WORK INSTRUCTION: Repeat every record exactly, but omit the images.

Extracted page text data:
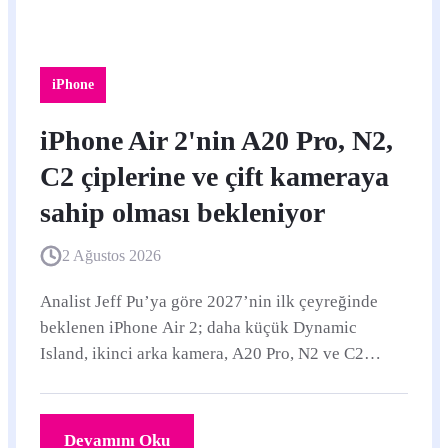
iPhone
iPhone Air 2'nin A20 Pro, N2,
C2 çiplerine ve çift kameraya
sahip olması bekleniyor
2 Ağustos 2026
Analist Jeff Pu’ya göre 2027’nin ilk çeyreğinde
beklenen iPhone Air 2; daha küçük Dynamic
Island, ikinci arka kamera, A20 Pro, N2 ve C2
çipleriyle gelebilir.
Devamını Oku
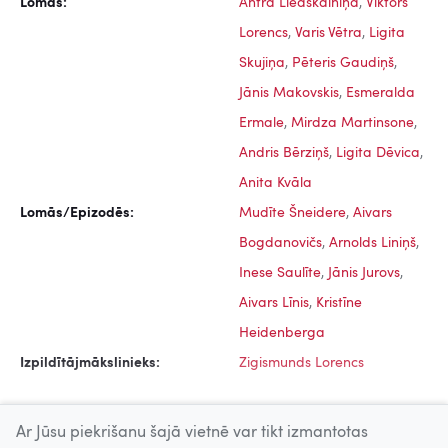
Lomās:
Antra Liedskalniņa
,
Viktors
Lorencs
,
Varis Vētra
,
Ligita
Skujiņa
,
Pēteris Gaudiņš
,
Jānis Makovskis
,
Esmeralda
Ermale
,
Mirdza Martinsone
,
Andris Bērziņš
,
Ligita Dēvica
,
Anita Kvāla
Lomās/Epizodēs:
Mudīte Šneidere
,
Aivars
Bogdanovičs
,
Arnolds Liniņš
,
Inese Saulīte
,
Jānis Jurovs
,
Aivars Līnis
,
Kristīne
Heidenberga
Izpildītājmākslinieks:
Zigismunds Lorencs
Ar Jūsu piekrišanu šajā vietnē var tikt izmantotas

EXERCISE RESPONSE:
iPhone
iPhone Air 2'nin A20 Pro, N2,
C2 çiplerine ve çift kameraya
sahip olması bekleniyor
2 Ağustos 2026
Analist Jeff Pu’ya göre 2027’nin ilk çeyreğinde
beklenen iPhone Air 2; daha küçük Dynamic
Island, ikinci arka kamera, A20 Pro, N2 ve C2
çipleriyle gelebilir.
Devamını Oku
Lomās:
Antra Liedskalniņa
,
Viktors
Lorencs
,
Varis Vētra
,
Ligita
Skujiņa
,
Pēteris Gaudiņš
,
Jānis Makovskis
,
Esmeralda
Ermale
,
Mirdza Martinsone
,
Andris Bērziņš
,
Ligita Dēvica
,
Anita Kvāla
Lomās/Epizodēs:
Mudīte Šneidere
,
Aivars
Bogdanovičs
,
Arnolds Liniņš
,
Inese Saulīte
,
Jānis Jurovs
,
Aivars Līnis
,
Kristīne
Heidenberga
Izpildītājmākslinieks:
Zigismunds Lorencs
Ar Jūsu piekrišanu šajā vietnē var tikt izmantotas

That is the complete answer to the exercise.